▶ _Required work_: Would you go through the records below and copy each line with the string "ECOGARANTIE"?

-- Exercise input follows --

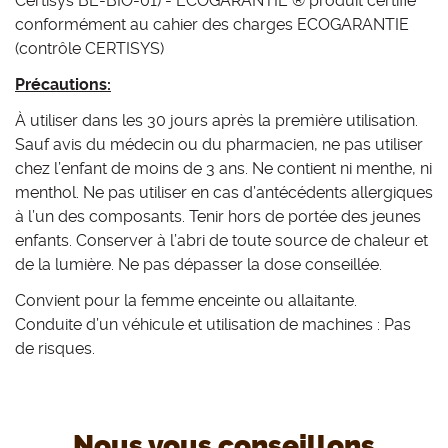
Certisys BE-BIO-01) - ECOGARANTIE ® produit certifié
conformément au cahier des charges ECOGARANTIE
(contrôle CERTISYS)
Précautions:
À utiliser dans les 30 jours après la première utilisation.
Sauf avis du médecin ou du pharmacien, ne pas utiliser
chez l’enfant de moins de 3 ans. Ne contient ni menthe, ni
menthol. Ne pas utiliser en cas d’antécédents allergiques
à l’un des composants. Tenir hors de portée des jeunes
enfants. Conserver à l’abri de toute source de chaleur et
de la lumière. Ne pas dépasser la dose conseillée.
Convient pour la femme enceinte ou allaitante.
Conduite d’un véhicule et utilisation de machines : Pas
de risques.
Nous vous conseillons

-- Exercise input concluded --

▶ _Result_:
Certisys BE-BIO-01) - ECOGARANTIE ® produit certifié
conformément au cahier des charges ECOGARANTIE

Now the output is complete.